Exercise objective
Every line of the records below that has the word "your" should be copied.

*** Opening Data shown ***

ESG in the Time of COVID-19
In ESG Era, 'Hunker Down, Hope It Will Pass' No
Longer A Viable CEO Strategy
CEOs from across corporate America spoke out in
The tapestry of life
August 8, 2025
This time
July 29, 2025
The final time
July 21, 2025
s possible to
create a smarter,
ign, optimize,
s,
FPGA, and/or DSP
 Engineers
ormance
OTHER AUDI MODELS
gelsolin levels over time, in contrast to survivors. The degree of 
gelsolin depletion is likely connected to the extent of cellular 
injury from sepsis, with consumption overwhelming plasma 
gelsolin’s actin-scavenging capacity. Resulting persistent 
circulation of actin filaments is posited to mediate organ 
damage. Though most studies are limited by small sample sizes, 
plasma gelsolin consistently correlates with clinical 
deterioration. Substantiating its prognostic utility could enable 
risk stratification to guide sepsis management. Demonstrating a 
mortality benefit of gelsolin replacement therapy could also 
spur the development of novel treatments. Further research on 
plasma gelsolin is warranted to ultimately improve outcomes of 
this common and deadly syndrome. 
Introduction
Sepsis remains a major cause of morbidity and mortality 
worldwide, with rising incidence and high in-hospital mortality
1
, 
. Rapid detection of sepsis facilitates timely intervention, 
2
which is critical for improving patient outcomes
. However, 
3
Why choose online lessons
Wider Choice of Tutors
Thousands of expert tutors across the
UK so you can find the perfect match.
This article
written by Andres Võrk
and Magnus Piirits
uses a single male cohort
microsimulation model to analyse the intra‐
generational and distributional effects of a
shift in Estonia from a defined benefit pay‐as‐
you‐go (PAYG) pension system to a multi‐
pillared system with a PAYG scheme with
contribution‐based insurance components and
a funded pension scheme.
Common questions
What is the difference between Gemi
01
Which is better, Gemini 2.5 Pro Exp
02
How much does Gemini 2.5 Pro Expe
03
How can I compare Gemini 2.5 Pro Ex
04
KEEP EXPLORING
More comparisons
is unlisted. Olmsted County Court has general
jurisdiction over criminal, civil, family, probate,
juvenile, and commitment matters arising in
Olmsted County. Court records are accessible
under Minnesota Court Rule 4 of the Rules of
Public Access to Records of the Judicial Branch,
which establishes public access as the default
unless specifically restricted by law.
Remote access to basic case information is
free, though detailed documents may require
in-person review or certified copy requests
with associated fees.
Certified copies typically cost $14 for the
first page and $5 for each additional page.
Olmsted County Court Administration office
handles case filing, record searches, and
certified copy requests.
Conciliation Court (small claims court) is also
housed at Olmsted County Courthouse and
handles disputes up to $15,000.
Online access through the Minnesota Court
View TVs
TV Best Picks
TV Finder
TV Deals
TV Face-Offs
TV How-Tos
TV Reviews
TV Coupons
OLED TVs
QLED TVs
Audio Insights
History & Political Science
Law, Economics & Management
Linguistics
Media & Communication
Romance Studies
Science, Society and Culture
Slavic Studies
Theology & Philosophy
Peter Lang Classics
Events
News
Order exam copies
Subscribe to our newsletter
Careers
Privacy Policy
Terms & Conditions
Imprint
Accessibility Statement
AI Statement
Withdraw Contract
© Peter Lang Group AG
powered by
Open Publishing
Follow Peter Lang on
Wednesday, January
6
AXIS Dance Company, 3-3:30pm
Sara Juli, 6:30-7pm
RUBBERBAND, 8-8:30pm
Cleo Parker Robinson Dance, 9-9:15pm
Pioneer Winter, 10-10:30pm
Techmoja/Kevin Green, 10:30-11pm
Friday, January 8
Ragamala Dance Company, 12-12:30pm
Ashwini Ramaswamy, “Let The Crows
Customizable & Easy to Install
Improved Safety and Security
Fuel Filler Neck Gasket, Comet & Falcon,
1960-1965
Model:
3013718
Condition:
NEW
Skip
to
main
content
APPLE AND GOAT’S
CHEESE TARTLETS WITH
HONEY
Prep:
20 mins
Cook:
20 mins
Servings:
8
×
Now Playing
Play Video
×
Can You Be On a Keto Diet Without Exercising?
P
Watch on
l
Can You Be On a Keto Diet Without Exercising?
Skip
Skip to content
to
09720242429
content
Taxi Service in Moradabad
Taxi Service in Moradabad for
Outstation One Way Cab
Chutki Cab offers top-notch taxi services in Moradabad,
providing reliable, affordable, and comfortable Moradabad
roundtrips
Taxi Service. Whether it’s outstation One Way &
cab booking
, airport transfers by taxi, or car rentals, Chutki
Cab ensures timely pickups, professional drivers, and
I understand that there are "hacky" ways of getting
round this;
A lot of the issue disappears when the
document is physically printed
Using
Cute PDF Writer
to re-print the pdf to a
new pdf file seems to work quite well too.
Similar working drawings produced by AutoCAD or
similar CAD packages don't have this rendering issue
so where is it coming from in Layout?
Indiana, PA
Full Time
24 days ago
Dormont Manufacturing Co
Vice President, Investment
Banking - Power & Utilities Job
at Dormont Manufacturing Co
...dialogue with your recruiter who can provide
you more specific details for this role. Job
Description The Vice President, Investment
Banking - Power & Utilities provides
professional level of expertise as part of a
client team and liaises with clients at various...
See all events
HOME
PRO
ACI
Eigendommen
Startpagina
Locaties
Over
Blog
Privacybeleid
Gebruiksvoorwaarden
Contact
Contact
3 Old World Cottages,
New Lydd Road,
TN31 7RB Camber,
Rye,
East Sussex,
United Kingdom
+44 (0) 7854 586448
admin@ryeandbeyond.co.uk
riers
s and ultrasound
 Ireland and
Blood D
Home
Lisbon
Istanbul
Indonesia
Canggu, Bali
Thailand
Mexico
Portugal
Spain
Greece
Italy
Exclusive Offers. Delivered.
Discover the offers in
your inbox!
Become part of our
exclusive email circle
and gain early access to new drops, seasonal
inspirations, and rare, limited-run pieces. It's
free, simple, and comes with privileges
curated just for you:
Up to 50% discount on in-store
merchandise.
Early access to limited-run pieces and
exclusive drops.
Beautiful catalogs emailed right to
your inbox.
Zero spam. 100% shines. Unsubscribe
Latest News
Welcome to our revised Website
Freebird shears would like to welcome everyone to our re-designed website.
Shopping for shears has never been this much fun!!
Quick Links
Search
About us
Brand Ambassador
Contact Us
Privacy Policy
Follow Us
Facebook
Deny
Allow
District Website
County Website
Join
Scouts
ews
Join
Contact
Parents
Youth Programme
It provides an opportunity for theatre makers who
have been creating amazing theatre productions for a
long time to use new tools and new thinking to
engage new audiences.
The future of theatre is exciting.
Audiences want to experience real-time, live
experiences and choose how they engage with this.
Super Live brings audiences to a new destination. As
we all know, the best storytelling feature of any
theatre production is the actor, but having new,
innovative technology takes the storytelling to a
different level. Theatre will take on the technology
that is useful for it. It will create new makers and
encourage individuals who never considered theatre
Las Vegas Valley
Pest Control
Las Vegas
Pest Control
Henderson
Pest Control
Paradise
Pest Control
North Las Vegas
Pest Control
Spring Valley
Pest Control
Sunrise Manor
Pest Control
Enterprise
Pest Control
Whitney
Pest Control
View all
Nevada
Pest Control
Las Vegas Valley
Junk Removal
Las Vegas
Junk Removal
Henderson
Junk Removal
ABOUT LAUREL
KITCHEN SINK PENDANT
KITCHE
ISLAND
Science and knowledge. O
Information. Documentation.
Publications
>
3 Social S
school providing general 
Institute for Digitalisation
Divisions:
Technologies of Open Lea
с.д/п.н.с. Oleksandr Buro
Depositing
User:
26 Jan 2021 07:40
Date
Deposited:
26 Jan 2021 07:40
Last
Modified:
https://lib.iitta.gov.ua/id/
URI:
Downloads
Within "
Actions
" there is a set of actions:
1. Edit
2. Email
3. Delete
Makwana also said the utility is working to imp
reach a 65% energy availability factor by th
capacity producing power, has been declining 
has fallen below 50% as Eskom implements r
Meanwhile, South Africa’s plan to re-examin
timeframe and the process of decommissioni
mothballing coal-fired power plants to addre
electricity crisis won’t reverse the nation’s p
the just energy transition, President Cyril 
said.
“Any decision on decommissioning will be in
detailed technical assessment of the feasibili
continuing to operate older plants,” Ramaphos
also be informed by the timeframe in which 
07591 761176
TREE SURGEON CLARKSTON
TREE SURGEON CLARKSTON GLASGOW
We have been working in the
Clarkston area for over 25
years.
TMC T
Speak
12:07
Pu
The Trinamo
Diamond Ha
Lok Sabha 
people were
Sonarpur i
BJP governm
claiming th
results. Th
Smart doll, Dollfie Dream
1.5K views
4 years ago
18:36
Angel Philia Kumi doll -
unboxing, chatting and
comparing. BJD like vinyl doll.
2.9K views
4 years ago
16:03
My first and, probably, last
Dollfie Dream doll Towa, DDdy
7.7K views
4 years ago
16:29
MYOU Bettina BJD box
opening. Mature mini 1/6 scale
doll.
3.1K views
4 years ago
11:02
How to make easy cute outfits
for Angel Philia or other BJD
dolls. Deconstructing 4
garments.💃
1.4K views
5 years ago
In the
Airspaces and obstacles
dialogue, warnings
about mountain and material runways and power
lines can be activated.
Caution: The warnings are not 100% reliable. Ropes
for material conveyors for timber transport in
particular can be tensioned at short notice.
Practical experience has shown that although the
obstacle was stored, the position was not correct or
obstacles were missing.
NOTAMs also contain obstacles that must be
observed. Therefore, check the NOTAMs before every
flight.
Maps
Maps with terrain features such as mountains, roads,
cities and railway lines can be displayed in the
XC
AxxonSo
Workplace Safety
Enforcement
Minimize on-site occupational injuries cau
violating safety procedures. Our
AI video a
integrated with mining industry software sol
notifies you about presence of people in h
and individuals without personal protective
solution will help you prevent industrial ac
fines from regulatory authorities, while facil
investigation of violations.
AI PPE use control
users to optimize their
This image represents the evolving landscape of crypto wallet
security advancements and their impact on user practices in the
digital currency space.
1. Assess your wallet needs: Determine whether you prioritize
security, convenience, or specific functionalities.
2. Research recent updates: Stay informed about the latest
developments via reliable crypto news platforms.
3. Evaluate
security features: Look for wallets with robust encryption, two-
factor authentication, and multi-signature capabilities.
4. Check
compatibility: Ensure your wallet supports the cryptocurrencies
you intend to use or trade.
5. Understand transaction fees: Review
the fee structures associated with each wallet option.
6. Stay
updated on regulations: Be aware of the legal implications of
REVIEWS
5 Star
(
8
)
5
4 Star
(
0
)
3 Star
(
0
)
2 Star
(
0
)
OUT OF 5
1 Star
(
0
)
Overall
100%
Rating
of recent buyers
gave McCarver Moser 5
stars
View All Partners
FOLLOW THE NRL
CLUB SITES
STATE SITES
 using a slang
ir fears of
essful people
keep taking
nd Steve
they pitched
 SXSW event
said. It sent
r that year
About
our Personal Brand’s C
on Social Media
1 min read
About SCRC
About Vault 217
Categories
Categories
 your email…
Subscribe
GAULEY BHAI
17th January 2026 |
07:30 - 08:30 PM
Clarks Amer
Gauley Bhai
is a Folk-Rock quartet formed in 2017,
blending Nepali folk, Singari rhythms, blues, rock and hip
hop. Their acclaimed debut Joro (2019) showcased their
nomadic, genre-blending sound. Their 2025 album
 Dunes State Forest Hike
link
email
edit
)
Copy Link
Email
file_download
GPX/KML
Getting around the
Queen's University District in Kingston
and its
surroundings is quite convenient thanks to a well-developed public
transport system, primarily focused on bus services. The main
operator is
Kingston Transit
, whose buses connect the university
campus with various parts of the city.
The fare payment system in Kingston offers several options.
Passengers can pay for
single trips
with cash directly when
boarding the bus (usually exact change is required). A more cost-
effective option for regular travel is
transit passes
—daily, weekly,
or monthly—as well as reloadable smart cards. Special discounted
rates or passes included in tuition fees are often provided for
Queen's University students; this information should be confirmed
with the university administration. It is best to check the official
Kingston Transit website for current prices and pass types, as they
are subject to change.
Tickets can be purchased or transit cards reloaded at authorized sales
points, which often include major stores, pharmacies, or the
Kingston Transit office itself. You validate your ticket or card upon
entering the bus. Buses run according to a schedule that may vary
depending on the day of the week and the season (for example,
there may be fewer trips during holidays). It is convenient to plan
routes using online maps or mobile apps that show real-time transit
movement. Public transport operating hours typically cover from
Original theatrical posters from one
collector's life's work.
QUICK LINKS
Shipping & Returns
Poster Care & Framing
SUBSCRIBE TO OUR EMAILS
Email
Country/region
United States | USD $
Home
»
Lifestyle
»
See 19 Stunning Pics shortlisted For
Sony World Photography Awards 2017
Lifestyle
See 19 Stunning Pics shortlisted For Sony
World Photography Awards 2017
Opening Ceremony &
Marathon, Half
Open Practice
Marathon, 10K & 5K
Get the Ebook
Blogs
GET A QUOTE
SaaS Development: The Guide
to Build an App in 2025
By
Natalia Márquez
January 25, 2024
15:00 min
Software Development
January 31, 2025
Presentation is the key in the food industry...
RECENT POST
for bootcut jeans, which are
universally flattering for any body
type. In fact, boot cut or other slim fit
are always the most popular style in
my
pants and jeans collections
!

*** Closing Data shown ***

Answer to this task
...dialogue with your recruiter who can provide
your inbox!
your inbox.
1. Assess your wallet needs: Determine whether you prioritize
compatibility: Ensure your wallet supports the cryptocurrencies
 your email…
Kingston Transit office itself. You validate your ticket or card upon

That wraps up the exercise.